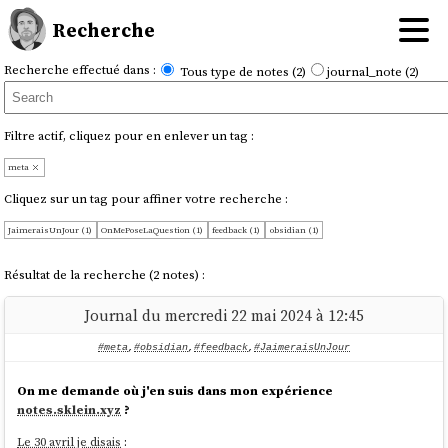
Recherche
Recherche effectué dans :
Tous type de notes (2)
journal_note (2)
Filtre actif, cliquez pour en enlever un tag :
meta
Cliquez sur un tag pour affiner votre recherche :
JaimeraisUnJour (1)
OnMePoseLaQuestion (1)
feedback (1)
obsidian (1)
Résultat de la recherche (2 notes) :
Journal du mercredi 22 mai 2024 à 12:45
#meta
,
#obsidian
,
#feedback
,
#JaimeraisUnJour
On me demande où j'en suis dans mon expérience
notes.sklein.xyz
?
Le 30 avril je disais
:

**********

▶ **Work task**
Your copy of the listing should match it exactly, apart from the pictures, which are left out.

▶ **Answer to this exercise**
Recherche
Recherche effectué dans :
Tous type de notes (2)
journal_note (2)
Filtre actif, cliquez pour en enlever un tag :
meta
Cliquez sur un tag pour affiner votre recherche :
JaimeraisUnJour (1)
OnMePoseLaQuestion (1)
feedback (1)
obsidian (1)
Résultat de la recherche (2 notes) :
Journal du mercredi 22 mai 2024 à 12:45
#meta
,
#obsidian
,
#feedback
,
#JaimeraisUnJour
On me demande où j'en suis dans mon expérience
notes.sklein.xyz
?
Le 30 avril je disais
:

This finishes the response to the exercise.